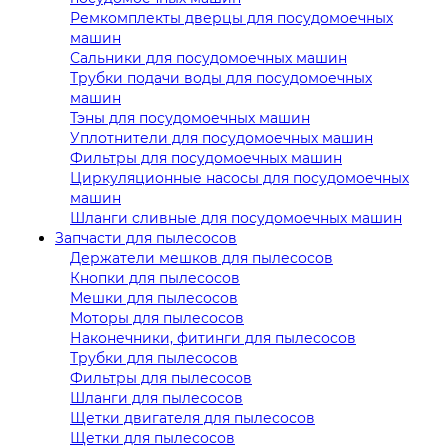
Ремкомплекты дверцы для посудомоечных
машин
Сальники для посудомоечных машин
Трубки подачи воды для посудомоечных
машин
Тэны для посудомоечных машин
Уплотнители для посудомоечных машин
Фильтры для посудомоечных машин
Циркуляционные насосы для посудомоечных
машин
Шланги сливные для посудомоечных машин
Запчасти для пылесосов
Держатели мешков для пылесосов
Кнопки для пылесосов
Мешки для пылесосов
Моторы для пылесосов
Наконечники, фитинги для пылесосов
Трубки для пылесосов
Фильтры для пылесосов
Шланги для пылесосов
Щетки двигателя для пылесосов
Щетки для пылесосов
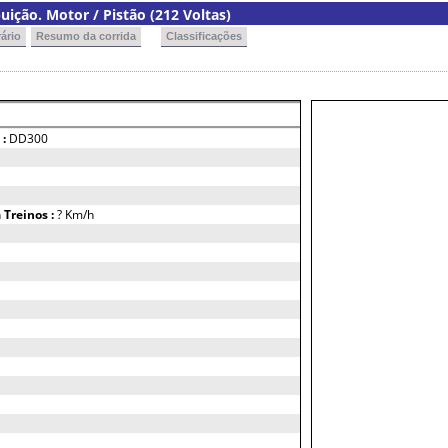
uição. Motor / Pistão (212 Voltas)
ário
Resumo da corrida
Classificações
 :
DD300
h
Treinos :
? Km/h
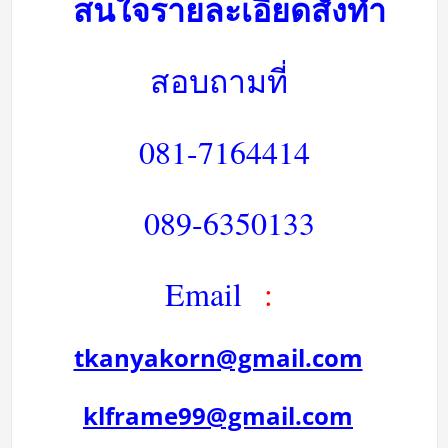
สนใจรายละเอียดสั่งทำ
สอบถามที่
081-7164414
089-6350133
Email
:
tkanyakorn@gmail.com
klframe99@gmail.com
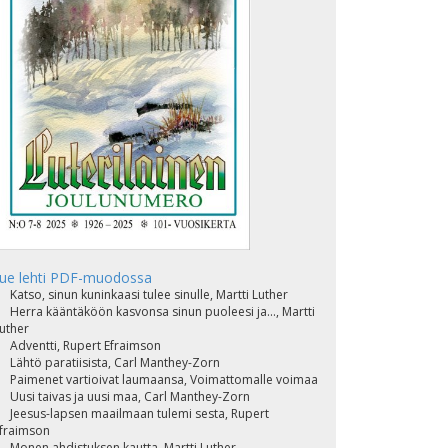
ue lehti PDF-muodossa
Katso, sinun kuninkaasi tulee sinulle, Martti Luther
Herra kääntäköön kasvonsa sinun puoleesi ja..., Martti
uther
Adventti, Rupert Efraimson
Lähtö paratiisista, Carl Manthey-Zorn
Paimenet vartioivat laumaansa, Voimattomalle voimaa
Uusi taivas ja uusi maa, Carl Manthey-Zorn
Jeesus-lapsen maailmaan tulemi sesta, Rupert
fraimson
Monen ahdistuksen kautta, Martti Luther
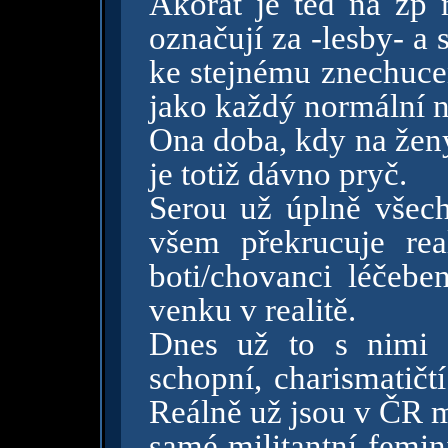
Akorát je ted na zp 
označují za -lesby- a 
ke stejnému znechucení
jako každý normální 
Ona doba, kdy na ženy
je totiž dávno pryč.
Serou už úplně všec
všem překrucuje rea
boti/chovanci léčebe
venku v realitě.
Dnes už to s nimi b
schopní, charismatičt
Reálně už jsou v ČR m
samé militantní femin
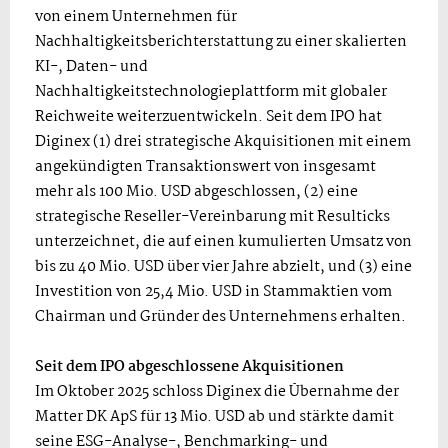
von einem Unternehmen für
Nachhaltigkeitsberichterstattung zu einer skalierten
KI-, Daten- und
Nachhaltigkeitstechnologieplattform mit globaler
Reichweite weiterzuentwickeln. Seit dem IPO hat
Diginex (1) drei strategische Akquisitionen mit einem
angekündigten Transaktionswert von insgesamt
mehr als 100 Mio. USD abgeschlossen, (2) eine
strategische Reseller-Vereinbarung mit Resulticks
unterzeichnet, die auf einen kumulierten Umsatz von
bis zu 40 Mio. USD über vier Jahre abzielt, und (3) eine
Investition von 25,4 Mio. USD in Stammaktien vom
Chairman und Gründer des Unternehmens erhalten.
Seit dem IPO abgeschlossene Akquisitionen
Im Oktober 2025 schloss Diginex die Übernahme der
Matter DK ApS für 13 Mio. USD ab und stärkte damit
seine ESG-Analyse-, Benchmarking- und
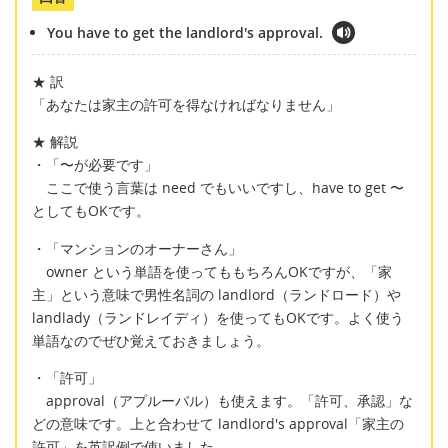
You have to get the landlord's approval.
★ 訳
「あなたは家主の許可を得なければなりません」
★ 解説
・「〜が必要です」
ここで使う言葉は need でもいいですし、have to get 〜
としてもOKです。
・「マンションのオーナーさん」
owner という単語を使ってももちろんOKですが、「家
主」という意味で男性名詞の landlord（ランドロード）や
landlady（ランドレイディ）を使ってもOKです。よく使う
単語なのでぜひ覚えておきましょう。
・「許可」
approval（アプルーバル）も使えます。「許可、承認」な
どの意味です。上と合わせて landlord's approval「家主の
許可」を英訳例で使いました。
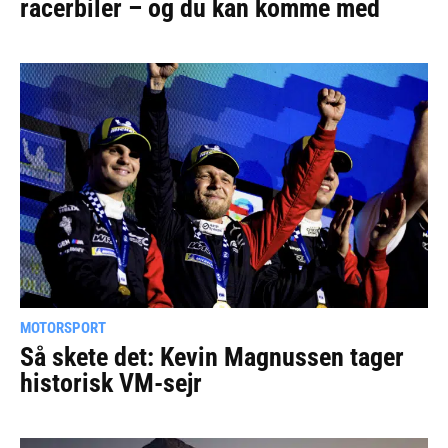
racerbiler – og du kan komme med
MOTORSPORT
Så skete det: Kevin Magnussen tager
historisk VM-sejr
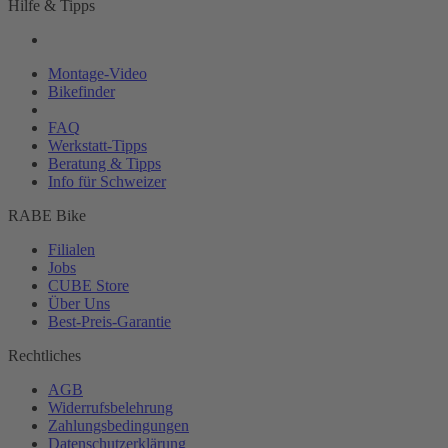
Hilfe & Tipps
Montage-
Video
Bikefinder
Magazin
FAQ
Werkstatt-
Tipps
Beratung & Tipps
Info für Schweizer
RABE Bike
Filialen
Jobs
CUBE Store
Über Uns
Best-
Preis-Garantie
Rechtliches
AGB
Widerrufsbelehrung
Zahlungsbedingungen
Datenschutzerklärung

════════════════

What you will do: What must be returned is the line with "Preis-Garantie" plus every line after it to the end of the entries, exactly as they appear.

Expected answer:
Preis-Garantie
Rechtliches
AGB
Widerrufsbelehrung
Zahlungsbedingungen
Datenschutzerklärung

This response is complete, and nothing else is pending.